Our Future May Be As Dark as Coal, Study Finds

Jenna Miller, Editor in Chief

Coal is forever-ingrained in the minds of many as having a negative connotation – after all, there’s the saying that the naughty little boys and girls get coal in their stockings on Christmas. However, the negative connotation of coal expands far beyond just being a punishment for those on Santa’s naughty list – though it is a natural resource it, when being used as a source of energy, has detrimental side effects.

“Coal is by far the dirtiest energy source in terms of both greenhouse gas emissions and fatal particulate emissions,” according to Puskher Kharecha, the deputy director of the Climate Science, Awareness and Solutions program at Columbia University, “In the U.S., coal plants are responsible for the large majority of both of these emission types.”

A recent study carried out by the United Nations October 7 found that “many effects [of global warming] once expected only several decades in the future will arrive by 2040,” according to the New York Times. Coal, despite how harmful it is to the environment, is still being used as a major source of energy worldwide. And if this current trend of coal usage remains the same as it has for the past years, there may be a mass extinction of coral reefs, more food shortages, and an increased frequency of wildfires as early as 2040.

President Trump is notorious for his view of climate change and coal. Observations of his speeches and Tweets from 2012 until the present day have found that whenever he mentions coal, he refers to it as “clean” energy. He’s also consistently said that global warming is a “hoax.” Trump is under the impression that coal can be a “cleaner” energy source after it is washed following extraction; in reality, the process of “cleaning” coal, known formally as carbon sequestration, “involves capturing the greenhouse gases generated by burning coal and storing them underground, to keep the burning of coal from accelerating climate change,” according to the Los Angeles Times. This might be a solution to the coal problem though it’s very costly and it’s highly likely that Trump was not referring to this process.

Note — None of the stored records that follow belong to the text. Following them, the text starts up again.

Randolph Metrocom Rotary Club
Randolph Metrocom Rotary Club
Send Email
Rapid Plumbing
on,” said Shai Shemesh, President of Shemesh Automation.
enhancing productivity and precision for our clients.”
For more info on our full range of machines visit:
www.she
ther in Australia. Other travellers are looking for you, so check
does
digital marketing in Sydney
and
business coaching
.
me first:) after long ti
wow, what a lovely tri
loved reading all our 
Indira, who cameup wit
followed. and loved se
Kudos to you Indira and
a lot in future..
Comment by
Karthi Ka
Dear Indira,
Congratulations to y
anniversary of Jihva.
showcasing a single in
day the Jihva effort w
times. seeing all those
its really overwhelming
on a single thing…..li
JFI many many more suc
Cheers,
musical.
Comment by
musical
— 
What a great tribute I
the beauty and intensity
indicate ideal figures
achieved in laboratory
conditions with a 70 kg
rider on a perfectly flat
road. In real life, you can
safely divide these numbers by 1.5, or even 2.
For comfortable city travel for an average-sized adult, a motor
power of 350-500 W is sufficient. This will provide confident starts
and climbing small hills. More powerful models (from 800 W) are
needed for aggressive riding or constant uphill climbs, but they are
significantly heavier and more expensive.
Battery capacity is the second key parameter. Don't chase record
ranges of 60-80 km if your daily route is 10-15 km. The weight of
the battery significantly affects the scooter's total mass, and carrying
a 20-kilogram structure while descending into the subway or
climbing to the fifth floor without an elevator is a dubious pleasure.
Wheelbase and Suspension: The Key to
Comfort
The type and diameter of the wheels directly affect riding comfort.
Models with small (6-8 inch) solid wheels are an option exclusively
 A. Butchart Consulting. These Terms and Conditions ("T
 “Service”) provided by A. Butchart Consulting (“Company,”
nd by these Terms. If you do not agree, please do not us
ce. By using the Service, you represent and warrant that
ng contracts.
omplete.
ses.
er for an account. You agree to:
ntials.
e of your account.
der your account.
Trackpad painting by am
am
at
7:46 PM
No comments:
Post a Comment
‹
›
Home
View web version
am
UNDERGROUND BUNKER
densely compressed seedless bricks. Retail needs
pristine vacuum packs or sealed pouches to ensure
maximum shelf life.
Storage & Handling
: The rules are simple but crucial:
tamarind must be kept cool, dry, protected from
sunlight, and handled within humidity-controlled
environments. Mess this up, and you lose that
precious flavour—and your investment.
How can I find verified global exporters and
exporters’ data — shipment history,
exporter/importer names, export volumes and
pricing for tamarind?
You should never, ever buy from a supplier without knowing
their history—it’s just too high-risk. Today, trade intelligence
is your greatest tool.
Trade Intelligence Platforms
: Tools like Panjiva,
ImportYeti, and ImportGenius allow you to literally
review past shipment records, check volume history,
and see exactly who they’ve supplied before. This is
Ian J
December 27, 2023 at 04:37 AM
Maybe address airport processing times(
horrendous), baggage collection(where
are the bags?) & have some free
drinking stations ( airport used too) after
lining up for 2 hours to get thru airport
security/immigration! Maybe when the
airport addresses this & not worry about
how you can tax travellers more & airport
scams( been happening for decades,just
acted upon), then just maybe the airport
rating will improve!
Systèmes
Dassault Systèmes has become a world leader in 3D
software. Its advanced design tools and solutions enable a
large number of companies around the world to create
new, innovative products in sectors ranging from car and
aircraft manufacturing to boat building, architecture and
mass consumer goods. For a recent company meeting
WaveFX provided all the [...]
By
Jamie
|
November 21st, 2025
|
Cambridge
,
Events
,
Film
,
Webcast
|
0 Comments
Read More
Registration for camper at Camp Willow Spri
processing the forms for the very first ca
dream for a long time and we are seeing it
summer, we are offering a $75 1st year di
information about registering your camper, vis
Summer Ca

According to the New York Times’ report on the United Nations study, “in order to combat the problems caused by coal, greenhouse pollution must be reduced by 45 percent from 2010 levels by 2030, and 100 percent by 2050.”

It also found that, by 2050, use of coal as an electricity source would have to drop from nearly 40 percent today to between 1 and 7 percent. Renewable energy such as wind and solar, which make up about 20 percent of the electricity mix today, would have to increase to as much as 67 percent.” However, doing this would be very costly; the cost wouldn’t outweigh the damage done by the rise in 2.7 degrees that is projected to happen by 2040, though. Such damage would cost the world $54 trillion.